Wildkräuter dürfen bleiben
Zwischen den gepflanzten Blumen stehen immer wieder Pflanzen, die von selbst ihren Weg auf das Grundstück in Waldlaubersheim gefunden haben. Bei Lore Gräff dürfen sie stehen bleiben: Wiesenmargeriten, wilde Karotten oder eine anderthalb Meter hohe, buschige Pflanze mit rosafarbenen Blüten, an denen sich etwa zehn Hummeln zu schaffen machen.
"Es war halt auf einmal da", sagt die 67-jährige Rentnerin. "Ich lasse das dann erstmal blühen, damit ich sehe, was es ist. Und wenn es schön aussieht, dann wird das auch gehegt und gepflegt."
Inzwischen weiß sie: Es ist eine wilde Lupine. Und die hat hier ihr neues Zuhause gefunden. Selbst Unkraut darf sprießen, so wie Disteln beispielsweise zwischen den Blumen. Ein paar Quadratmeter hinter dem Haus überlässt sie sogar ganz sich selbst.

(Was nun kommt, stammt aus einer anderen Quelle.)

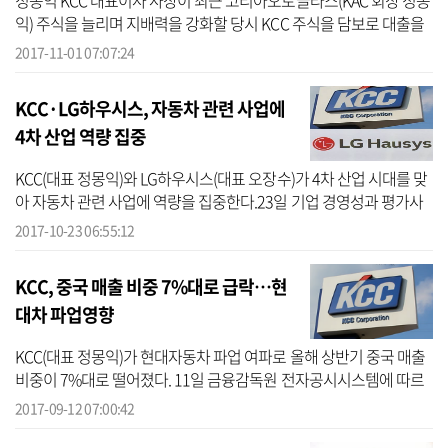
정몽익 KCC 대표이사 사장이 최근 코리아오토글라스(KAC 회장 정몽
익) 주식을 늘리며 지배력을 강화할 당시 KCC 주식을 담보로 대출을
받은 것으로 밝혀졌다. 1일 기업 경영성과 평가사이트 CEO스코어(대
2017-11-01 07:07:24
표 박주...
KCC·LG하우시스, 자동차 관련 사업에
4차 산업 역량 집중
KCC(대표 정몽익)와 LG하우시스(대표 오장수)가 4차 산업 시대를 맞
아 자동차 관련 사업에 역량을 집중한다.23일 기업 경영성과 평가사
이트 CEO스코어(대표 박주근)가 국내 500대 그룹의 4차 산업 진행 여
2017-10-23 06:55:12
부를 집...
KCC, 중국 매출 비중 7%대로 급락…현
대차 파업영향
KCC(대표 정몽익)가 현대자동차 파업 여파로 올해 상반기 중국 매출
비중이 7%대로 떨어졌다. 11일 금융감독원 전자공시시스템에 따르
면 KCC의 올해 상반기 매출 1조8132억 원 중 중국 비중은 7.2%로 전
2017-09-12 07:00:42
년 동기 ...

Ordnung im Gemüsebeet ist wichtig
Im Gemüsebeet dagegen duldet Lore Gräff kaum Unkraut. Denn das wächst viel schneller als ihre Nutzpflanzen, macht den Kartoffeln zu viel Konkurrenz. "Die Wildpflanzen nehmen schnell überhand und nehmen den Nutzpflanzen die Nahrung weg", sagt sie. Dadurch verkümmern die Karotten.
Es gibt klare Grenzen in ihrem Garten. Nicht überall ist der Wildwuchs sinnvoll. Das Gemüse braucht viel Platz und Licht, um gut zu wachsen. Dafür müssen die Beete gepflegt werden. Aber die Arbeit lohnt sich.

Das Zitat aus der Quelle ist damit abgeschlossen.